O ensino de graduação mediado por tecnologia desenvolvido no Curso de Ciências
Econômicas da UEA torna-se uma empiria interessante para o estudo destas questões. A
discussão aqui suscitada consiste em compreender os efeitos das novas TIC‟s em sua
condição de ferramentas tecnológicas que auxiliam no processo ensino e aprendizagem, e
verificar o modo como impactam este processo no ensino superior.
As conjecturas desenvolvidas convergem para duas hipóteses de trabalho, em
princípio, dispostas em afirmações contraditórias retiradas dos discursos dos sujeitos –
professores, estudantes, gestores e técnicos envolvidos no processo: Hipótese A: As TIC
tornam o ensino/aprendizado mais interessante e interativo, facilitando a contextualização
dos temas estudados e/ou a demonstração e aplicação dos conceitos e teorias aprendidos e
6
culminando numa assimilação eficiente do conhecimento; Hipótese B: A mediação
pedagógica através das TIC não assegura mudanças nas formas tradicionais de ensinar e
aprender e, ao contrário, pode afetar de modo inusitado a construção de conhecimentos,
habilidades e competências por parte de estudantes e professores.
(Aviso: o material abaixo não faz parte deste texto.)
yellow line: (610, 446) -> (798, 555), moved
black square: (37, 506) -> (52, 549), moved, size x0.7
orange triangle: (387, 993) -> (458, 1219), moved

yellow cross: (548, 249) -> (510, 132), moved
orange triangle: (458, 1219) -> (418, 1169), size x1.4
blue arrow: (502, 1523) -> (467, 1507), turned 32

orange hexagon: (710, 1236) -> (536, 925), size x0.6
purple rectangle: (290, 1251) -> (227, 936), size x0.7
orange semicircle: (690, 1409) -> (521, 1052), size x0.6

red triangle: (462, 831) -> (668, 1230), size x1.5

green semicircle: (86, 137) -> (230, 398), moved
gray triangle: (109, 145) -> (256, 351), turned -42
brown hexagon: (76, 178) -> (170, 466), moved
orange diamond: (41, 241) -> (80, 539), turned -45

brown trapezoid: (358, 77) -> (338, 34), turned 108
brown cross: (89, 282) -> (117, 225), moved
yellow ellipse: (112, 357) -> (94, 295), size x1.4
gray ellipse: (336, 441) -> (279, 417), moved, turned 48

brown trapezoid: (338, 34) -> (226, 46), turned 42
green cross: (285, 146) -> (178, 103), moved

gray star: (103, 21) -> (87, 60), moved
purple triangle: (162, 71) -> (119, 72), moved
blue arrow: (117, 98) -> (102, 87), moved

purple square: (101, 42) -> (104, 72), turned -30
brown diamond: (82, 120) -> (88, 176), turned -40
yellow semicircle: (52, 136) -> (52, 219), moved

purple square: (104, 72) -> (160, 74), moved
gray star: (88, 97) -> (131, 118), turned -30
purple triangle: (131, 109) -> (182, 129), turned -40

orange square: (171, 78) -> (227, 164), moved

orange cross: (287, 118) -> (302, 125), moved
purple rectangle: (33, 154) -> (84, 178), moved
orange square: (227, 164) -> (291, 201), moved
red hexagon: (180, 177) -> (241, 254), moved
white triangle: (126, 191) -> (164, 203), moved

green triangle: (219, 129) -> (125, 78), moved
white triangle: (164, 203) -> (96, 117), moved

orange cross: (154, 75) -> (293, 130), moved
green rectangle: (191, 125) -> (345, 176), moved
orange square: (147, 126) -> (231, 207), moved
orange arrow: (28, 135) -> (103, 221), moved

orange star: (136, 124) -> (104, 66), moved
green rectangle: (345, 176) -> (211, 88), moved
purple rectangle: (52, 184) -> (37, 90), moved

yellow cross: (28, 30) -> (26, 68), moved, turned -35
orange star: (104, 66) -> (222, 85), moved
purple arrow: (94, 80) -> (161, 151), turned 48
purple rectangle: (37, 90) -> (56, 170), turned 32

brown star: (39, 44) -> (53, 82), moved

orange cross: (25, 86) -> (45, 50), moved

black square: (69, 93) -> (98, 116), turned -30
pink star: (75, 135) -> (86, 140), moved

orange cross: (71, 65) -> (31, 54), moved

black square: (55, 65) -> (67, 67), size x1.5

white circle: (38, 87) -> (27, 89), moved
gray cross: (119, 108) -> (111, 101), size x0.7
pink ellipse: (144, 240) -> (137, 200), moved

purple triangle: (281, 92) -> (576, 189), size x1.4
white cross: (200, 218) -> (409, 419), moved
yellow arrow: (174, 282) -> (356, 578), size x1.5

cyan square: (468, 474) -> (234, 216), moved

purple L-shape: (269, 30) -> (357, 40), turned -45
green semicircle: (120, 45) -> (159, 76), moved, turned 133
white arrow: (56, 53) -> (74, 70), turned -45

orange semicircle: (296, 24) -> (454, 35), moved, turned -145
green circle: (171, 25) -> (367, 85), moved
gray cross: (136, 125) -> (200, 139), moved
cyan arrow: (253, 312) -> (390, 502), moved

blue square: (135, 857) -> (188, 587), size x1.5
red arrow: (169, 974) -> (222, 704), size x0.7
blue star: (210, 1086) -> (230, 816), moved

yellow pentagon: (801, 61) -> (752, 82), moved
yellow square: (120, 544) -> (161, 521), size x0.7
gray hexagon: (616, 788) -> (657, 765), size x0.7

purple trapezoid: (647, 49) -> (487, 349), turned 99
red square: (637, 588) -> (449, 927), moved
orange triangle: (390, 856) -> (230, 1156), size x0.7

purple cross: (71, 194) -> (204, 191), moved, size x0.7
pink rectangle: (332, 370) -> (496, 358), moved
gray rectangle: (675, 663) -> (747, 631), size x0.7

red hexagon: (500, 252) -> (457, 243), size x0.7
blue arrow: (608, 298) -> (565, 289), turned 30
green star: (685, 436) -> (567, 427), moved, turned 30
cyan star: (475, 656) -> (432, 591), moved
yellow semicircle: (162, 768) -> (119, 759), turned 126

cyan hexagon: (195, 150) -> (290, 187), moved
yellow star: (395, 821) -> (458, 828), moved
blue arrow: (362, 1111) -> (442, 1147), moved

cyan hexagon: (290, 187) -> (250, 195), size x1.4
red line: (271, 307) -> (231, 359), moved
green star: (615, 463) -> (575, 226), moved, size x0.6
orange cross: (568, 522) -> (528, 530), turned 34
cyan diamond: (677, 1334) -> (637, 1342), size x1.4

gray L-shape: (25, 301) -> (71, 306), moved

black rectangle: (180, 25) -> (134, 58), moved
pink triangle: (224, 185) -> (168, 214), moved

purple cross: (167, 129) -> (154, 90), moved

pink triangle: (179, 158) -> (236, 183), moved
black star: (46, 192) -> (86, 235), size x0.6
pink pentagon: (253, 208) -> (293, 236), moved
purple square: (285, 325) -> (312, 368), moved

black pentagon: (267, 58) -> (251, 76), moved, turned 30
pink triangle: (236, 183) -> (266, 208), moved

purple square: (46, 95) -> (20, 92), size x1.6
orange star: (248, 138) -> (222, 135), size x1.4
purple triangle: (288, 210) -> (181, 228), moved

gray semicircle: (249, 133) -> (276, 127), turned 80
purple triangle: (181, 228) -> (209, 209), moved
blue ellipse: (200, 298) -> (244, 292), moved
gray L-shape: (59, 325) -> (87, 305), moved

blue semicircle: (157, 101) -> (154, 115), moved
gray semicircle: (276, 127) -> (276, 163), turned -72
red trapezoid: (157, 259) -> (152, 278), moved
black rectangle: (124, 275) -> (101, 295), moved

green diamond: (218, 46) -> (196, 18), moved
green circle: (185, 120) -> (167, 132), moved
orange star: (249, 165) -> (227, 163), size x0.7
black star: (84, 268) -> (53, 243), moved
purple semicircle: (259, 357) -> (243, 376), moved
As novas tecnologias multiplicam as possibilidades educativas na medida em que se
ampliam os espaços e tempos de ensinar e de aprender. Devem promover a mudança “na
maneira de organizar os conteúdos a serem ensinados, as formas como serão trabalhadas e
acessadas as fontes de informação, e os modos, individuais e coletivos, como irão ocorrer a
aprendizagens” (KENSI, 2012, p.76), portanto exige uma nova postura dos sujeitos da
prática educativa, saindo de uma posição de expectador/transmissor para uma ação
interativa/facilitador na construção do conhecimento.
2 GESTÃO DO ENSINO PRESENCIAL DO CURSO DE CIÊNCIAS
ECONÔMICAS “MEDIADO POR TECNOLOGIA” NA UEA
Com o fomento das novas tecnologias de informação e comunicação no final do
século XX e com mais intensidade no início do século XXI no processo de ensino e de
aprendizagem, as instituições de ensino superior passaram a empreender esforços no
sentido de expandir o atendimento e acesso ao ensino superior, principalmente em
municípios sem a presença desse nível de ensino. Uma das alternativas criadas para essa
expansão e interiorização posta em prática pela Universidade do Estado do Amazonas
(UEA) foi o uso das novas tecnologias de informação e comunicação, por meio do que se
convencionou chamar, no contexto amazonense, de ensino presencial mediado por
tecnologia.
Propõe-se empreender uma explanação sobre a organização e operacionalização do
ensino presencial mediado por tecnologias, bem como identificar os métodos de ensino
utilizados pelos professores no processo de ensino mediado por tecnologia.
2.1 Organização e operacionalização do curso de ciências econômicas mediado por
tecnologia
Em 2010, prosseguindo com seu programa de cursos presenciais mediados por
tecnologias, a Universidade do Estado do Amazonas implementou o Projeto Especial de
Ciências Econômicas. A primeira edição, e até então única, do Curso de Ciências
Econômicas – doravante apenas Curso – atende a turmas formadas em 15 (quinze)
municípios do estado do Amazonas3. Este processo educativo baseia-se no trabalho de uma
equipe docente e técnica operando equipamentos que criam uma rede de transmissão das
aulas de um estúdio localizado na cidade de Manaus, capital do Amazonas. Assim, tem-se
um modelo de ensino superior na qual a mediação pedagógica com uso da tecnologia
digital tem sido a principal característica da relação educativa, estando o professor titular
em um estúdio do qual é transmitida a sua exposição dos assuntos até as salas de aula
localizadas nos centros, núcleos e polos da UEA instalados nesses municípios.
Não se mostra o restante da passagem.